Thank you Normatt and the team. Always deliver.


----------



## BlackNeedle (Oct 15, 2010)

Nice work.


----------



## felixsrg (Oct 15, 2010)

dekuleon said:
			
		

> Hey guys, when I reset in-game all my settings of the AKmenu returns to default like if it was the first time that you load akaio.
> 
> Even the backgroud theme returns to the Black one.
> 
> ...



I do have this issue too, when I soft reset a game all the settings returns to default.

Other than that, great work AKAIO team, great work as always.


----------



## ShadowSoldier (Oct 15, 2010)

*NORMMATT*

2 m's in his name.


----------



## baramos (Oct 15, 2010)

felixsrg said:
			
		

> dekuleon said:
> 
> 
> 
> ...



Delete the ini files I did this before I even used 1.8 for the first time since it has caused trouble in the past and I haven't experienced the issue you guys are talking about.


----------



## jservs7 (Oct 15, 2010)

I can't get my Zelda Spirit Tracks to load with this version of AKAIO. It stays frozen at the Nintendo screen, but it works fine with the last version, any suggestions?

Note: Bypass Antipiracy is off.


----------



## baramos (Oct 15, 2010)

jservs7 said:
			
		

> I can't get my Zelda Spirit Tracks to load with this version of AKAIO. It stays frozen at the Nintendo screen, but it works fine with the last version, any suggestions?
> 
> Note: Bypass Antipiracy is off.



Try formatting your card/disabling any cheats/getting a different rom I just tested it on mine and it loaded up and into a saved game without any trouble.


----------



## Rydian (Oct 15, 2010)

azure0wind said:
			
		

> can someone tell me what do the meaning of:
> - We have complete control of your cheats.

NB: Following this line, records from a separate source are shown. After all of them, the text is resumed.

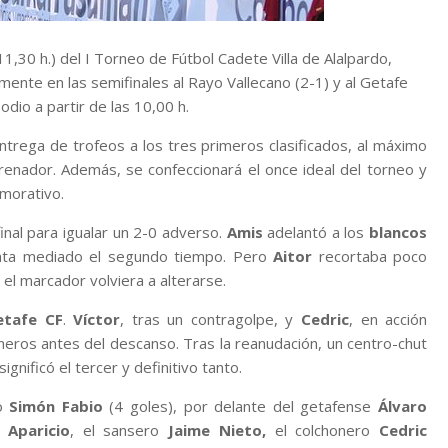
(11,30 h.) del I Torneo de Fútbol Cadete Villa de Alalpardo,
ente en las semifinales al Rayo Vallecano (2-1) y al Getafe
dio a partir de las 10,00 h.
entrega de trofeos a los tres primeros clasificados, al máximo
trenador. Además, se confeccionará el once ideal del torneo y
emorativo.
inal para igualar un 2-0 adverso.
Amis
adelantó a los
blancos
uenta mediado el segundo tiempo. Pero
Aitor
recortaba poco
 el marcador volviera a alterarse.
etafe CF
.
Víctor
, tras un contragolpe, y
Cedric
, en acción
honeros antes del descanso. Tras la reanudación, un centro-chut
gnificó el tercer y definitivo tanto.
co
Simón Fabio
(4 goles), por delante del getafense
Álvaro
 Aparicio
, el sansero
Jaime Nieto,
el colchonero
Cedric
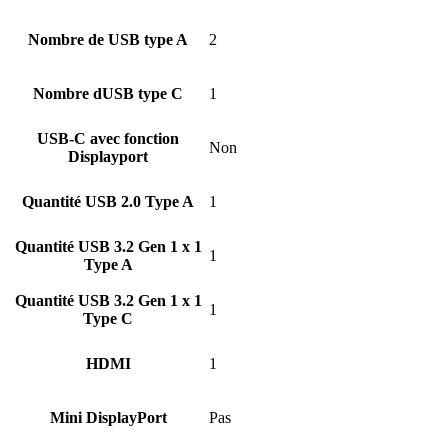
Nombre de USB type A
2
Nombre dUSB type C
1
USB-C avec fonction
Non
Displayport
Quantité USB 2.0 Type A
1
Quantité USB 3.2 Gen 1 x 1
1
Type A
Quantité USB 3.2 Gen 1 x 1
1
Type C
HDMI
1
Mini DisplayPort
Pas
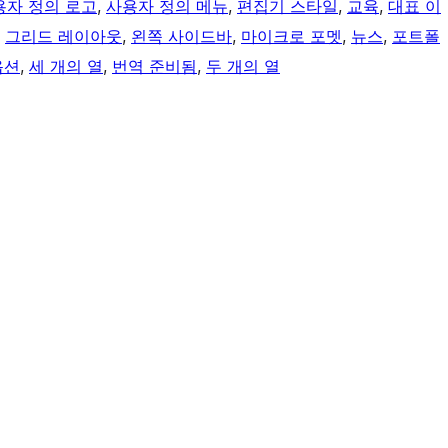
용자 정의 로고
, 
사용자 정의 메뉴
, 
편집기 스타일
, 
교육
, 
대표 이
, 
그리드 레이아웃
, 
왼쪽 사이드바
, 
마이크로 포멧
, 
뉴스
, 
포트폴
옵션
, 
세 개의 열
, 
번역 준비됨
, 
두 개의 열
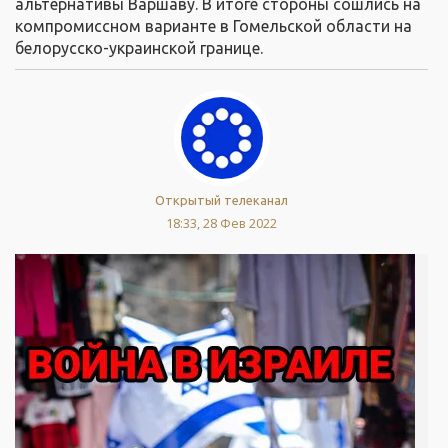
альтернативы Варшаву. В итоге стороны сошлись на
компромиссном варианте в Гомельской области на
белорусско-украинской границе.
Открытый телеканал
18:33, 28 Фев 2022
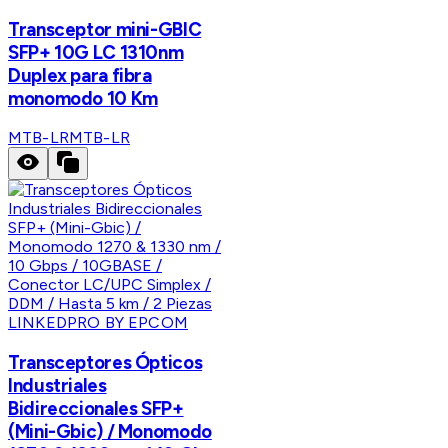
Transceptor mini-GBIC
SFP+ 10G LC 1310nm
Duplex para fibra
monomodo 10 Km
MTB-LR
MTB-LR
LINKEDPRO BY EPCOM
Transceptores Ópticos
Industriales
Bidireccionales SFP+
(Mini-Gbic) / Monomodo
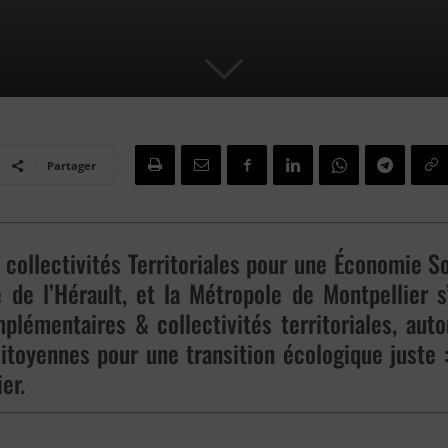
Partager
ollectivités Territoriales pour une Économie So
de l’Hérault, et la Métropole de Montpellier s
lémentaires & collectivités territoriales, aut
itoyennes pour une transition écologique juste 
er.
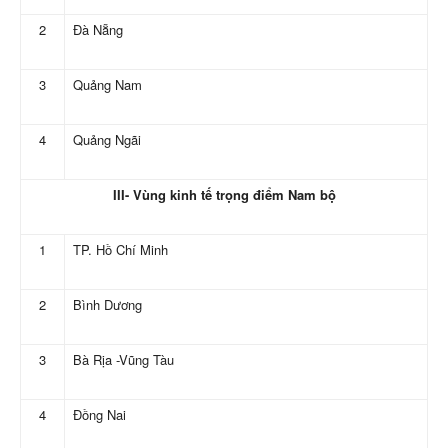
2
Đà Nẵng
3
Quảng Nam
4
Quảng Ngãi
III- Vùng kinh tế trọng điểm Nam bộ
1
TP. Hồ Chí Minh
2
Bình Dương
3
Bà Rịa -Vũng Tàu
4
Đồng Nai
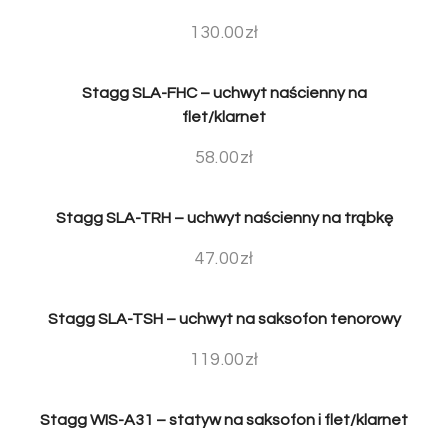
130.00
zł
Stagg SLA-FHC – uchwyt naścienny na
flet/klarnet
58.00
zł
Stagg SLA-TRH – uchwyt naścienny na trąbkę
47.00
zł
Stagg SLA-TSH – uchwyt na saksofon tenorowy
119.00
zł
Stagg WIS-A31 – statyw na saksofon i flet/klarnet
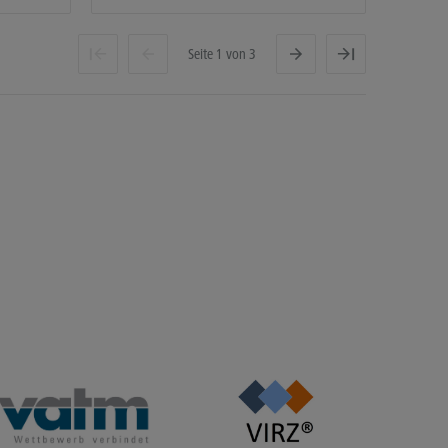
Seite 1 von 3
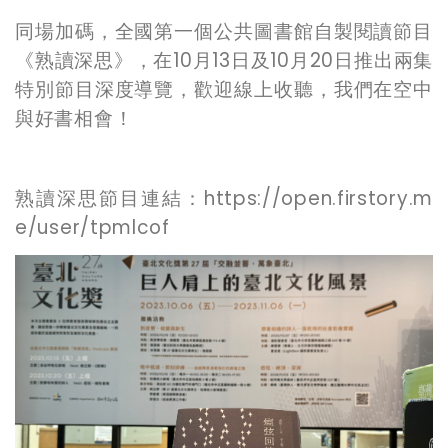
同場加碼，全國第一個公共圖書館自製閱讀節目
《熟讀深思》，在
10
月
13
日及
10
月
20
日推出兩集
特別節目深度導覽，歡迎線上收聽，我們在空中
與好書相會！
熟讀深思節目連結：
https://open.firstory.m
e/user/tpmlcof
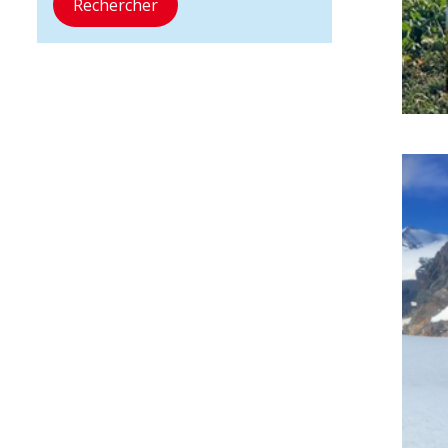
Rechercher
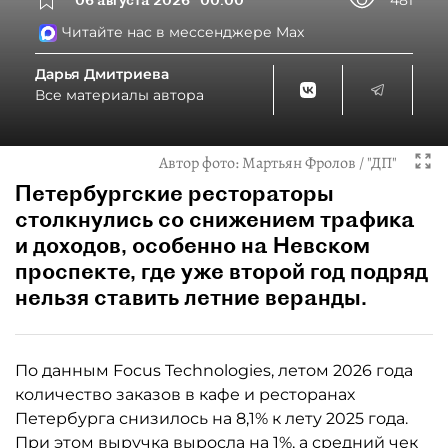
Читайте нас в мессенджере Max
Дарья Дмитриева
Все материалы автора
Автор фото:
Мартьян Фролов / "ДП"
Петербургские рестораторы
столкнулись со снижением трафика
и доходов, особенно на Невском
проспекте, где уже второй год подряд
нельзя ставить летние веранды.
По данным Focus Technologies, летом 2026 года
количество заказов в кафе и ресторанах
Петербурга снизилось на 8,1% к лету 2025 года.
При этом выручка выросла на 1%, а средний чек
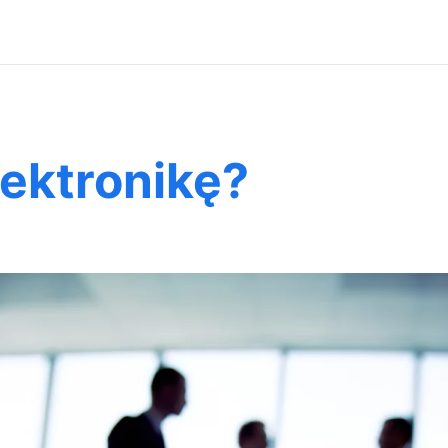
lektronikę?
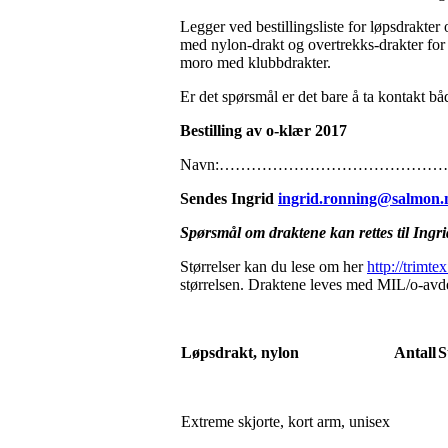
Legger ved bestillingsliste for løpsdrakte
med nylon-drakt og overtrekks-drakter for 
moro med klubbdrakter.
Er det spørsmål er det bare å ta kontakt bå
Bestilling av o-klær 2017
Navn:………………………………
Sendes Ingrid
ingrid.ronning@salmon.
Spørsmål om draktene kan rettes til Ingr
Størrelser kan du lese om her
http://trimt
størrelsen. Draktene leves med MIL/o-avde
Løpsdrakt, nylon
Antall
S
Extreme skjorte, kort arm, unisex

Be afraid.
> :/


It's a joke.



And people having trouble with games that used to work... make sure it's not a patched/modified ROM!


----------



## Another World (Oct 15, 2010)

dekuleon said:
			
		

> Hey guys, when I reset in-game all my settings of the AKmenu returns to default like if it was the first time that you load akaio.
> 
> Even the backgroud theme returns to the Black one.
> 
> ...



none of the developers or beta testers have been able to duplicate this. we have determined it is microsd related. it seems some cards are improperly formatted. gparted live seems to fix some issues. there is a link to gparted in the akaio wiki.

-another world


----------



## dekuleon (Oct 15, 2010)

Another World said:
			
		

> dekuleon said:
> 
> 
> 
> ...



Ok, my card is one Kingston 4gb class 4, formatted by Panasonic Formatter, I always use it.
Let's see what gonna happen. I've deleted globalsettings.ini
Turned on my DS. Ok the theme is the black one. Lets go to system options. I'll gnna show the CHANGES that I'm doing: Interface-Zelda, File List Style Internal Name, Trim ROM when copying-Enabled, Cheat Code Usage-Disabled. Now I pressed A and A again to change the theme. Now i'll turn off the ds only to guarantee. Now turned ON. Ok everything is the way that i setted. Loaded mario kard DS. Now i'm gonna press the reset. Oh nooo! The black theme returned and the settings too. :/ I'll disable soft-reset and set to zelda theme. Ok, pressed A and A. Oh my God, i changed settings after resetting and seeing that everything returned to default, now I got blackscreen. I'll turn off the DS. Turned on, my custom settings are ok. Gonna play mario kart. Oh no it froze, black screen.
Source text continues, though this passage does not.